*** Opening Materials provided ***
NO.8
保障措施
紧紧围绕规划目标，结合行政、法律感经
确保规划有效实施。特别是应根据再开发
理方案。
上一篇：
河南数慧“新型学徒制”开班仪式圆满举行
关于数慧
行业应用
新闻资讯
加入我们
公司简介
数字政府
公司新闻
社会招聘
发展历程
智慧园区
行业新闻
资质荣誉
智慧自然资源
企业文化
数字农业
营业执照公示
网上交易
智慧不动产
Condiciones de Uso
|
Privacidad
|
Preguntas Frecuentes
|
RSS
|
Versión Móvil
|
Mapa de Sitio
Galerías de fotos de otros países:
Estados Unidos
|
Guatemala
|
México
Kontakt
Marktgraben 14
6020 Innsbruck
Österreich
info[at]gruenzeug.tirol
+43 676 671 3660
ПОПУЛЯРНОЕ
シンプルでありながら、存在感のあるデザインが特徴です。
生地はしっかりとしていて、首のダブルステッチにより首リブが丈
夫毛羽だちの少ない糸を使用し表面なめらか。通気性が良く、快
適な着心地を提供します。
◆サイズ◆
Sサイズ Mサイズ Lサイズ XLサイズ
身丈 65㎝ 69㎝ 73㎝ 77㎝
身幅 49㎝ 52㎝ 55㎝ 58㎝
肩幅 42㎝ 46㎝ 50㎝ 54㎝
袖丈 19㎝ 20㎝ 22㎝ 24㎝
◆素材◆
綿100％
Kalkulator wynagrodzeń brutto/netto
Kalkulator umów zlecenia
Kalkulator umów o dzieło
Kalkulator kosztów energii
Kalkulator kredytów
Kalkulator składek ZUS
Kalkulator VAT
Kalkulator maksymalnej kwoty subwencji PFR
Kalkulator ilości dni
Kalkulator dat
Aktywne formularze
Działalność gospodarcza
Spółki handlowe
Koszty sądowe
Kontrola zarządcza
*** Closing Materials provided ***
*** Opening Materials provided ***
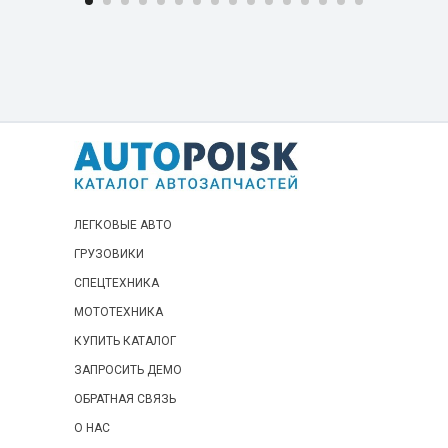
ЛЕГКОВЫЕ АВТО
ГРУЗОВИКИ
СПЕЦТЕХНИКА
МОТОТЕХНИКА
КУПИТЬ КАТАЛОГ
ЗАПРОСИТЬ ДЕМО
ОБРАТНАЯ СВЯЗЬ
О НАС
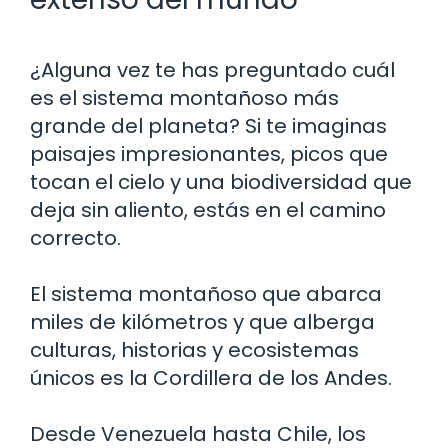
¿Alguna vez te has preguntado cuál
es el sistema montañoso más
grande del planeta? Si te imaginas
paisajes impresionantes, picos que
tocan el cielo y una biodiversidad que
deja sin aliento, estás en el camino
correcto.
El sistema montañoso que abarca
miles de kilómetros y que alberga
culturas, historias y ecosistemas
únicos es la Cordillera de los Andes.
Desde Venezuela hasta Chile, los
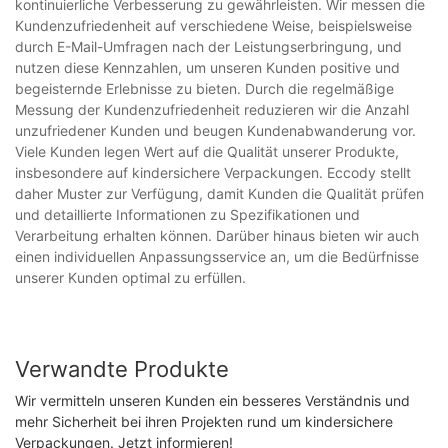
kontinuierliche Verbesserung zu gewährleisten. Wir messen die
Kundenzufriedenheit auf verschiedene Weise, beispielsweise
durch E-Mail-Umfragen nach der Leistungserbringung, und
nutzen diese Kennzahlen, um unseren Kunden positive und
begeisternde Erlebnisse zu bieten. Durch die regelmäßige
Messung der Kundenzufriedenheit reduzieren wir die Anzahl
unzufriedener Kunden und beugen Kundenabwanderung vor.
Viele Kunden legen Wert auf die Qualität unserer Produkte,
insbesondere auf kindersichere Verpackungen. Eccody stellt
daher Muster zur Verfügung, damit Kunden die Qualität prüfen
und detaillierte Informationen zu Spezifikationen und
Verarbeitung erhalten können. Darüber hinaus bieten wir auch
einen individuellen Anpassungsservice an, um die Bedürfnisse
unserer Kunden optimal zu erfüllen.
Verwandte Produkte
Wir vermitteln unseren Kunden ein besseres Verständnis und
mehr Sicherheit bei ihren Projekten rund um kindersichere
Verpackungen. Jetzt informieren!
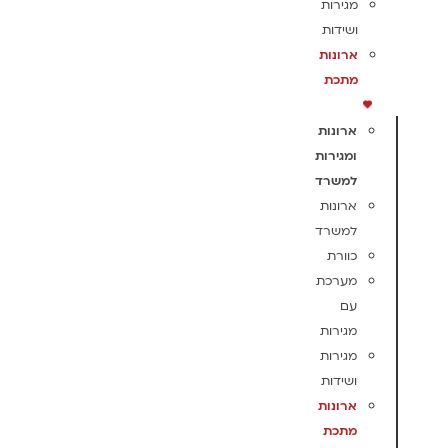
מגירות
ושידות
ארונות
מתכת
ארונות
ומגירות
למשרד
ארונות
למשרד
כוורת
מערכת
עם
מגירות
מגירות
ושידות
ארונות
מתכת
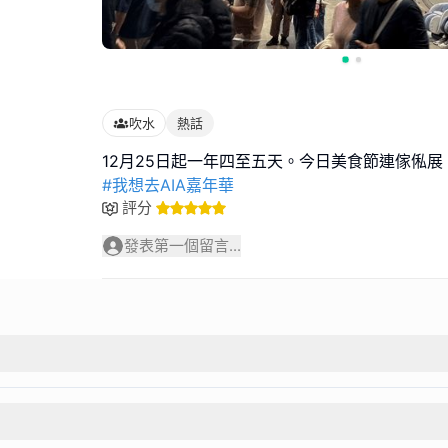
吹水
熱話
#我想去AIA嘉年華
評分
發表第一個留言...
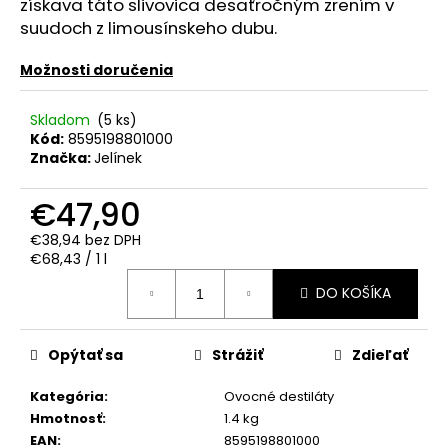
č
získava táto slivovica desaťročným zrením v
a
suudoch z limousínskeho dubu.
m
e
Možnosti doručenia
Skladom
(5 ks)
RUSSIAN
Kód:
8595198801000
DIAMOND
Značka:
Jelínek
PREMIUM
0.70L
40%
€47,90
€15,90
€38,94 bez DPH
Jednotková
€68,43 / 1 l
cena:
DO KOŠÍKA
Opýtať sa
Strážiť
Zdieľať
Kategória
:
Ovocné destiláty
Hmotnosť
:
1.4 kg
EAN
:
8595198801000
*** Closing Materials provided ***
Pull out each line of the entries that contains "Kundenzufriedenheit".

Kundenzufriedenheit auf verschiedene Weise, beispielsweise
Messung der Kundenzufriedenheit reduzieren wir die Anzahl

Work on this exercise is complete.